Mark can buy bundles of stock over as long as 10 years if the price hits targets from about $61 to $100. It currently trades around $60. Colgate stock has advanced about 20 percent annually since Mark took over in 1984. But it has to increase another 80 percent for Mark to exercise all his options.

The rising popularity in such incentives is viewed as a bow to shareholders. Heat over executive pay in the last two years has led to increased disclosure of compensation practices, rising influence of corporate watchdogs and congressional hearings.

The advocacy group United Shareholders Association last year successfully influenced International Business Machines Corp. to change how it pays top executives. Other groups, including big shareholders such as pension funds, have targeted the pay practices of dozens of companies.

"There is, I think, a responsiveness by the corporation to its constituencies," said Pearl Meyer, an executive pay consultant in New York, "the need for not only turning an annual profit but for the strategic and qualitative issues that build businesses over the long term."

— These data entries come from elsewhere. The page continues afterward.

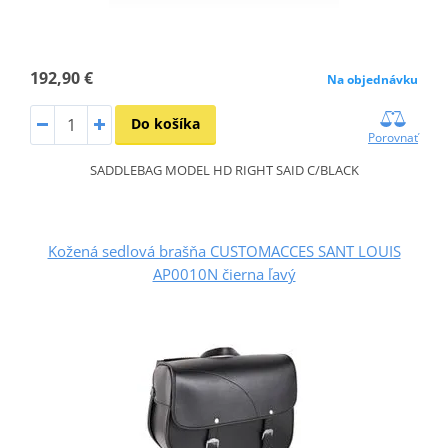
192,90 €
Na objednávku
Do košíka
Porovnať
SADDLEBAG MODEL HD RIGHT SAID C/BLACK
Kožená sedlová brašňa CUSTOMACCES SANT LOUIS
AP0010N čierna ľavý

But some activists say deals like stock options are just another form of big, guaranteed pay. Graef Crystal, an executive pay watchdog, says the size of option grants increased sixfold in the last decade while corporate performance hasn't necessarily increased that much and salaries haven't fallen.

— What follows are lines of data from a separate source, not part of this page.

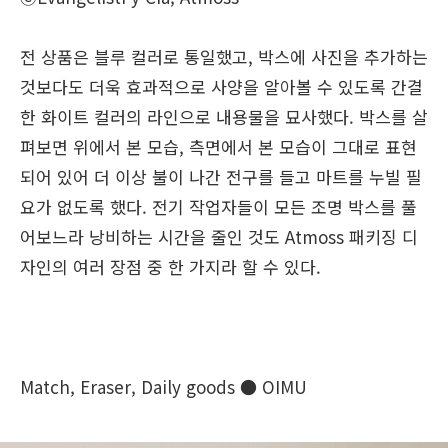
전 상품은 블루 컬러로 통일했고, 박스에 사진을 추가하는
것보다도 더욱 효과적으로 사양을 알아볼 수 있도록 간결
한 화이트 컬러의 라인으로 내용물을 묘사했다. 박스를 살
펴보면 위에서 본 모습, 측면에서 본 모습이 그대로 표현
되어 있어 더 이상 불이 나간 전구를 들고 마트를 누빌 필
요가 없도록 했다. 전기 작업자들이 모든 조명 박스를 풀
어보느라 낭비하는 시간을 줄인 것도 Atmoss 패키징 디
자인의 여러 장점 중 한 가지라 할 수 있다.
Match, Eraser, Daily goods ● OIMU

In addition to stock options, other pay reforms are emerging. Baxter International substituted stock for cash compensation. AST Research hired an independent consultant for its board compensation committee to respond to shareholder concerns. Continental Bank is requiring its chief executive to hold twice his annual salary in stock as an incentive.

Other trends: barring executives from selling stock for a set period and giving executives options instead of salary, signaling cash conservation to shareholders.

The stock options boom is expected to continue, at least for a while. Last week, a corporate accounting rule-making body proposed that companies be required to charge the stock option awards against earnings starting in 1997.

Also, options grants can be made when a stock is poised to rise, and executives can cash in when shares look like they're heading down. Some companies reprice options if a stock falls, allowing executives to buy and sell the shares at lower levels, increasing the chances for them to cash in.

"Stock options are sort of the best of a bad breed of ways to tie pay to performance," Crystal said.